§ **Exercise directions**
An exact reproduction of each record is required.

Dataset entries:

········

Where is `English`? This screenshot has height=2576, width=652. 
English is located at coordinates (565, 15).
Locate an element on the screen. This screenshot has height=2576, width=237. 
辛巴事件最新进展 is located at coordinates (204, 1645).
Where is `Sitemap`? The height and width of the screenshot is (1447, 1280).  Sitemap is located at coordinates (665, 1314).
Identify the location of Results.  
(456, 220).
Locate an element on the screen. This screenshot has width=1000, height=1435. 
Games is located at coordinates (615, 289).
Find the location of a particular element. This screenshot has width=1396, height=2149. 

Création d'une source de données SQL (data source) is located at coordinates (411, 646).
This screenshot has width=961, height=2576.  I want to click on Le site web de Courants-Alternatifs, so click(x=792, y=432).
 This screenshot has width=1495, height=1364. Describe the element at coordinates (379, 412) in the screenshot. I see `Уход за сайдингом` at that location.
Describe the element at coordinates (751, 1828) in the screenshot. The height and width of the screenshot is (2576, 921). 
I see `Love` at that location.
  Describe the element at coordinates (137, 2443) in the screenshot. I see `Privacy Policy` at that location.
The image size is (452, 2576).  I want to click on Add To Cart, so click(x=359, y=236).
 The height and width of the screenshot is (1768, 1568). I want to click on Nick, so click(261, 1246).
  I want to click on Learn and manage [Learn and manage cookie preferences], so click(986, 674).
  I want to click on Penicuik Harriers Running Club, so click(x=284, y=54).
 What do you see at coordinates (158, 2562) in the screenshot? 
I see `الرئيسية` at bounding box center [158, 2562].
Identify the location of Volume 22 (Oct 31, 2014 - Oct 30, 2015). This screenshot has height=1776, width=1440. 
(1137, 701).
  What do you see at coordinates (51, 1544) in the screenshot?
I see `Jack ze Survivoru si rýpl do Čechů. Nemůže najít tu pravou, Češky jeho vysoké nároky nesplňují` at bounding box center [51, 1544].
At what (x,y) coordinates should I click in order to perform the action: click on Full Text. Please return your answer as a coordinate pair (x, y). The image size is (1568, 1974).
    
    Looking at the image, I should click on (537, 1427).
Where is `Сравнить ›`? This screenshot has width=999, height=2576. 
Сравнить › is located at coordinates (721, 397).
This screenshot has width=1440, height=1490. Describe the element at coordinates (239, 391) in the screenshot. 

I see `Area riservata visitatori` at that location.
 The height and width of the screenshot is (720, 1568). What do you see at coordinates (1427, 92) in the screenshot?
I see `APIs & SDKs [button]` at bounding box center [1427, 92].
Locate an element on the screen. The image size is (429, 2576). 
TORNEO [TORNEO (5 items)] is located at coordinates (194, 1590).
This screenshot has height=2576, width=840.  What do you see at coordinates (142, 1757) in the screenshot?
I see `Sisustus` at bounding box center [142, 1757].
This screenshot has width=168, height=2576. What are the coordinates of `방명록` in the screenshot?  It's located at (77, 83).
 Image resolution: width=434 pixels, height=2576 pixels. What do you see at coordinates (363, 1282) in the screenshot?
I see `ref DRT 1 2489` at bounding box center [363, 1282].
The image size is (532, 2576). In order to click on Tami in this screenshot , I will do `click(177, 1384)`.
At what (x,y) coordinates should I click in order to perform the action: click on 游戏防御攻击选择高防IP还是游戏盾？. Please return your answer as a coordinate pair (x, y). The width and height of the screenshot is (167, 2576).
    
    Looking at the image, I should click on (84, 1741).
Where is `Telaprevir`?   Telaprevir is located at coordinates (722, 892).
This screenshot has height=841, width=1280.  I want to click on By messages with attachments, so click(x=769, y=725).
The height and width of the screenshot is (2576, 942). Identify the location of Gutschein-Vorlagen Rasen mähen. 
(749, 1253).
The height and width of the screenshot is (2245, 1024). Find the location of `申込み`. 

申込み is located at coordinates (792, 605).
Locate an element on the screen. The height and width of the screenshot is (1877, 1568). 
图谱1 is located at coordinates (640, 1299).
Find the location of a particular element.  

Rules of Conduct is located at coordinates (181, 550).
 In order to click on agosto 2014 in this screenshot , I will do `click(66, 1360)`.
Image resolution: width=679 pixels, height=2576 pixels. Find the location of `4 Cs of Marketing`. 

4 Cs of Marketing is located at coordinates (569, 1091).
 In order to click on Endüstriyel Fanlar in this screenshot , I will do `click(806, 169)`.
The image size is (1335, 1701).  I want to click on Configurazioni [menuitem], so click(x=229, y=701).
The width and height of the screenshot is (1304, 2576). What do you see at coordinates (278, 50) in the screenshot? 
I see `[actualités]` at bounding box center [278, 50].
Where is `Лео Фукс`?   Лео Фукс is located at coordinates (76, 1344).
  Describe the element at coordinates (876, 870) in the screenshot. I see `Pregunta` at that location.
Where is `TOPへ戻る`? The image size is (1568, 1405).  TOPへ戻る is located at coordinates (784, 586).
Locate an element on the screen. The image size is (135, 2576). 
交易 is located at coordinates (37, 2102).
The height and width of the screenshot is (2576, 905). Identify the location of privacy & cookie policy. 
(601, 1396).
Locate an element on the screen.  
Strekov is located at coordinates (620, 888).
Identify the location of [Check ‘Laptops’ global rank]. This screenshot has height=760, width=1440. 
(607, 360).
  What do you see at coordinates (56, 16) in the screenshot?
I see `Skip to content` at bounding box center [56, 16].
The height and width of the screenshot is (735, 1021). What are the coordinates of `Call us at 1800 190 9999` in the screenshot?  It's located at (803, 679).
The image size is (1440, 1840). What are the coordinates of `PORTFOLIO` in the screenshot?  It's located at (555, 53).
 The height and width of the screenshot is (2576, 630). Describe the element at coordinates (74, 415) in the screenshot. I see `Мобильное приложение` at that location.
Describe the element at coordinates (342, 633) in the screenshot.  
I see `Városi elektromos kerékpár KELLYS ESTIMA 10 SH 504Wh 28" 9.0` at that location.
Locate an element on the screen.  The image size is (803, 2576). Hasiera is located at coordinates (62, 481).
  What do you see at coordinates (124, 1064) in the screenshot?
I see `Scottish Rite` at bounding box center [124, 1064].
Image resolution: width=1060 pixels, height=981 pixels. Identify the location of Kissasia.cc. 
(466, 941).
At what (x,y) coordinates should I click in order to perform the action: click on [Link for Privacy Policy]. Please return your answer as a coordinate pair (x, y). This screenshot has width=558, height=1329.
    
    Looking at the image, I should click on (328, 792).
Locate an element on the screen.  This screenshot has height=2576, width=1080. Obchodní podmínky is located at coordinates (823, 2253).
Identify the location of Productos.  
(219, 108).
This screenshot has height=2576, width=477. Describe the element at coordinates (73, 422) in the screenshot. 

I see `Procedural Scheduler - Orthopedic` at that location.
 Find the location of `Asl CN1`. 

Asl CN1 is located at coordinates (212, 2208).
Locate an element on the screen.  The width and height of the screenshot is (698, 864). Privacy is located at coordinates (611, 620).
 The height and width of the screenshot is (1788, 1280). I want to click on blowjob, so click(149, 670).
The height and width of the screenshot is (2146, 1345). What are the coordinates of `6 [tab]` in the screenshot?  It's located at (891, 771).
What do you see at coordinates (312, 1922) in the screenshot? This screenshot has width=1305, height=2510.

········

§ **Exercise response**
Where is `English`? This screenshot has height=2576, width=652. 
English is located at coordinates (565, 15).
Locate an element on the screen. This screenshot has height=2576, width=237. 
辛巴事件最新进展 is located at coordinates (204, 1645).
Where is `Sitemap`? The height and width of the screenshot is (1447, 1280).  Sitemap is located at coordinates (665, 1314).
Identify the location of Results.  
(456, 220).
Locate an element on the screen. This screenshot has width=1000, height=1435. 
Games is located at coordinates (615, 289).
Find the location of a particular element. This screenshot has width=1396, height=2149. 

Création d'une source de données SQL (data source) is located at coordinates (411, 646).
This screenshot has width=961, height=2576.  I want to click on Le site web de Courants-Alternatifs, so click(x=792, y=432).
 This screenshot has width=1495, height=1364. Describe the element at coordinates (379, 412) in the screenshot. I see `Уход за сайдингом` at that location.
Describe the element at coordinates (751, 1828) in the screenshot. The height and width of the screenshot is (2576, 921). 
I see `Love` at that location.
  Describe the element at coordinates (137, 2443) in the screenshot. I see `Privacy Policy` at that location.
The image size is (452, 2576).  I want to click on Add To Cart, so click(x=359, y=236).
 The height and width of the screenshot is (1768, 1568). I want to click on Nick, so click(261, 1246).
  I want to click on Learn and manage [Learn and manage cookie preferences], so click(986, 674).
  I want to click on Penicuik Harriers Running Club, so click(x=284, y=54).
 What do you see at coordinates (158, 2562) in the screenshot? 
I see `الرئيسية` at bounding box center [158, 2562].
Identify the location of Volume 22 (Oct 31, 2014 - Oct 30, 2015). This screenshot has height=1776, width=1440. 
(1137, 701).
  What do you see at coordinates (51, 1544) in the screenshot?
I see `Jack ze Survivoru si rýpl do Čechů. Nemůže najít tu pravou, Češky jeho vysoké nároky nesplňují` at bounding box center [51, 1544].
At what (x,y) coordinates should I click in order to perform the action: click on Full Text. Please return your answer as a coordinate pair (x, y). The image size is (1568, 1974).
    
    Looking at the image, I should click on (537, 1427).
Where is `Сравнить ›`? This screenshot has width=999, height=2576. 
Сравнить › is located at coordinates (721, 397).
This screenshot has width=1440, height=1490. Describe the element at coordinates (239, 391) in the screenshot. 

I see `Area riservata visitatori` at that location.
 The height and width of the screenshot is (720, 1568). What do you see at coordinates (1427, 92) in the screenshot?
I see `APIs & SDKs [button]` at bounding box center [1427, 92].
Locate an element on the screen. The image size is (429, 2576). 
TORNEO [TORNEO (5 items)] is located at coordinates (194, 1590).
This screenshot has height=2576, width=840.  What do you see at coordinates (142, 1757) in the screenshot?
I see `Sisustus` at bounding box center [142, 1757].
This screenshot has width=168, height=2576. What are the coordinates of `방명록` in the screenshot?  It's located at (77, 83).
 Image resolution: width=434 pixels, height=2576 pixels. What do you see at coordinates (363, 1282) in the screenshot?
I see `ref DRT 1 2489` at bounding box center [363, 1282].
The image size is (532, 2576). In order to click on Tami in this screenshot , I will do `click(177, 1384)`.
At what (x,y) coordinates should I click in order to perform the action: click on 游戏防御攻击选择高防IP还是游戏盾？. Please return your answer as a coordinate pair (x, y). The width and height of the screenshot is (167, 2576).
    
    Looking at the image, I should click on (84, 1741).
Where is `Telaprevir`?   Telaprevir is located at coordinates (722, 892).
This screenshot has height=841, width=1280.  I want to click on By messages with attachments, so click(x=769, y=725).
The height and width of the screenshot is (2576, 942). Identify the location of Gutschein-Vorlagen Rasen mähen. 
(749, 1253).
The height and width of the screenshot is (2245, 1024). Find the location of `申込み`. 

申込み is located at coordinates (792, 605).
Locate an element on the screen. The height and width of the screenshot is (1877, 1568). 
图谱1 is located at coordinates (640, 1299).
Find the location of a particular element.  

Rules of Conduct is located at coordinates (181, 550).
 In order to click on agosto 2014 in this screenshot , I will do `click(66, 1360)`.
Image resolution: width=679 pixels, height=2576 pixels. Find the location of `4 Cs of Marketing`. 

4 Cs of Marketing is located at coordinates (569, 1091).
 In order to click on Endüstriyel Fanlar in this screenshot , I will do `click(806, 169)`.
The image size is (1335, 1701).  I want to click on Configurazioni [menuitem], so click(x=229, y=701).
The width and height of the screenshot is (1304, 2576). What do you see at coordinates (278, 50) in the screenshot? 
I see `[actualités]` at bounding box center [278, 50].
Where is `Лео Фукс`?   Лео Фукс is located at coordinates (76, 1344).
  Describe the element at coordinates (876, 870) in the screenshot. I see `Pregunta` at that location.
Where is `TOPへ戻る`? The image size is (1568, 1405).  TOPへ戻る is located at coordinates (784, 586).
Locate an element on the screen. The image size is (135, 2576). 
交易 is located at coordinates (37, 2102).
The height and width of the screenshot is (2576, 905). Identify the location of privacy & cookie policy. 
(601, 1396).
Locate an element on the screen.  
Strekov is located at coordinates (620, 888).
Identify the location of [Check ‘Laptops’ global rank]. This screenshot has height=760, width=1440. 
(607, 360).
  What do you see at coordinates (56, 16) in the screenshot?
I see `Skip to content` at bounding box center [56, 16].
The height and width of the screenshot is (735, 1021). What are the coordinates of `Call us at 1800 190 9999` in the screenshot?  It's located at (803, 679).
The image size is (1440, 1840). What are the coordinates of `PORTFOLIO` in the screenshot?  It's located at (555, 53).
 The height and width of the screenshot is (2576, 630). Describe the element at coordinates (74, 415) in the screenshot. I see `Мобильное приложение` at that location.
Describe the element at coordinates (342, 633) in the screenshot.  
I see `Városi elektromos kerékpár KELLYS ESTIMA 10 SH 504Wh 28" 9.0` at that location.
Locate an element on the screen.  The image size is (803, 2576). Hasiera is located at coordinates (62, 481).
  What do you see at coordinates (124, 1064) in the screenshot?
I see `Scottish Rite` at bounding box center [124, 1064].
Image resolution: width=1060 pixels, height=981 pixels. Identify the location of Kissasia.cc. 
(466, 941).
At what (x,y) coordinates should I click in order to perform the action: click on [Link for Privacy Policy]. Please return your answer as a coordinate pair (x, y). This screenshot has width=558, height=1329.
    
    Looking at the image, I should click on (328, 792).
Locate an element on the screen.  This screenshot has height=2576, width=1080. Obchodní podmínky is located at coordinates (823, 2253).
Identify the location of Productos.  
(219, 108).
This screenshot has height=2576, width=477. Describe the element at coordinates (73, 422) in the screenshot. 

I see `Procedural Scheduler - Orthopedic` at that location.
 Find the location of `Asl CN1`. 

Asl CN1 is located at coordinates (212, 2208).
Locate an element on the screen.  The width and height of the screenshot is (698, 864). Privacy is located at coordinates (611, 620).
 The height and width of the screenshot is (1788, 1280). I want to click on blowjob, so click(149, 670).
The height and width of the screenshot is (2146, 1345). What are the coordinates of `6 [tab]` in the screenshot?  It's located at (891, 771).
What do you see at coordinates (312, 1922) in the screenshot? This screenshot has width=1305, height=2510.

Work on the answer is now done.